Politisasi Bansos Covid-19 di Tengah Kelaparan Rakyat

Facebook
Twitter
LinkedIn
Pinterest
Pocket
WhatsApp

Oleh: Uray Herlindawati (Aktivis Muslimah Ideologis Khatulistiwa)

Ditengah pandemi Covid-19, rakyat Indonesia mengalami penderitaan yang bertubi-tubi. Pasalnya, sebelum datangnya masa PSBB saja rakyat telah terlunta-lunta untuk menghidupi diri dan keluarga. Apalagi setelah pandemi Covid-19 menerpa negeri ini.
Karena pandemi ini tidak hanya berdampak pada kesehatan dan keselamatan jiwa. Namun telah membuat berjamurnya pengangguran akibat PHK yang dilakukan perusahaan yang gulung tikar. Artinya telah banyak kepala keluarga yang telah kehilangan mata pencahariannnya. Dari sanalah bencana kelaparan semakin meningkat di setiap wilayah negeri.

Hal tersebut dialami oleh satu keluarga yang berasal dari Tolitoli, Sulawesi Tengah. Pasalnya, saat ditemukan warga di tengah kebun di Kelurahan Amassangan, Polewali Mandar, Sulawesi Barat, kondisi mereka sudah lemas karena kelaparan. Satu keluarga yang terdiri dari tujuh orang tersebut tiga diantaranya masih balita dan seorang ibu yang diketahui sedang hamil besar. (regional.kompas.com)

Selain itu, sebanyak empat belas orang mahasiswa asal Seram Bagian Timur, Maluku, ditangkap petugas Satuan Polisi Pamong Praja di tengah Pembatasan Sosial Berskala Regional (PSBR) di Maluku untuk mencegah penularan Covid-19. Salah seorang mahasiswa mengatakan mereka nekat pulang ke kampung halaman lantaran kehabisan uang belanja dan sempat menahan lapar akibat bahan makanan mulai menipis dikontrakan. (cnnindonesia.com)
Itu hanyalah beberapa contoh saja. Namun, diluaran sana masih banyak rakyat yang mengalami penderitaan akibat dampak dari pandemi ini.
Disisi lain, pemerintah yang mempunyai kewajiban untuk mengurusi rakyat dianggap lamban, sehingga banyak menimbulkan korban kematian baik akibat terkena Covid-19 atau karena kelaparan.
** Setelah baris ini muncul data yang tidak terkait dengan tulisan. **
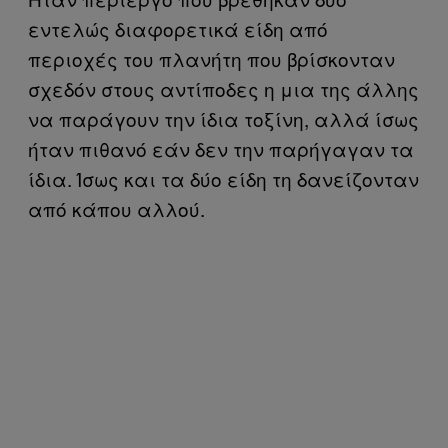
εντελώς διαφορετικά είδη από
περιοχές του πλανήτη που βρίσκονταν
σχεδόν στους αντίποδες η μια της άλλης
να παράγουν την ίδια τοξίνη, αλλά ίσως
ήταν πιθανό εάν δεν την παρήγαγαν τα
ίδια. Ίσως και τα δύο είδη τη δανείζονταν
από κάπου αλλού.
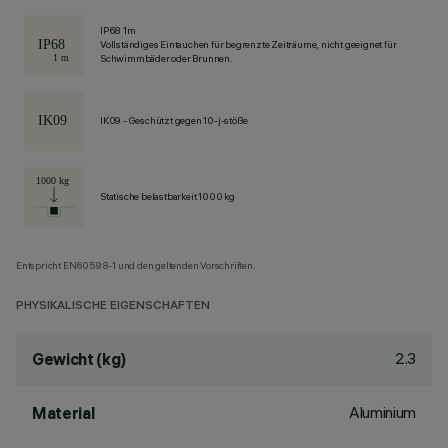
IP68 1m
Vollständiges Eintauchen für begrenzte Zeiträume, nicht geeignet für
Schwimmbäder oder Brunnen.
IK09 - Geschützt gegen 10-j-stöße
Statische belastbarkeit 1000 kg
Entspricht EN60598-1 und den geltenden Vorschriften.
PHYSIKALISCHE EIGENSCHAFTEN
2.3
Gewicht (kg)
Aluminium
Material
Belum usai dampak luar biasa yang dialami rakyat akibat pandemi ini, kini para pejabatnya mengambil kesempatan emas demi memuluskan kepentingan mereka. Bantuan sosial (bansos) pun menjadi ajang bagi mereka untuk mengambil hati rakyat jelang pilkada 2020.

Sebagaimana yang kita ketahui bahwa sempat viral di media sosial, yakni Bupati Klaten Sri Mulyani yang memanfaatkan dana bansos Corona dengan menempel stiker bergambar dirinya pada sejumlah bansos seperti hand sanitizer. Padahal diketahui bantuan tersebut berasal dari Kementrian Sosial untuk warga Klaten.

Hal tersebut tidak hanya dilakukan oleh pejabat daerah saja, bahkan sekelas Presiden pun seolah tak mau melewatkan kesempatan ini untuk mencitrabaikkan diri di mata rakyatnya terlebih dalam kondisi pandemi ini. Motif pencitraan ini semakin dipertegas manakala Menteri Sosial (Mensos) Juliari Batubara mengakui penyaluran bantuan sosial (bansos) berupa paket sembako untuk warga terdampak virus Corona (Covid-19) sempat tersendat. Hal itu dikarenakan harus menunggu bungkus untuk mengemas paket sembako yang bertuliskan ‘Bantuan Presiden RI Bersama Lawan Covid-19’. (merdeka.com)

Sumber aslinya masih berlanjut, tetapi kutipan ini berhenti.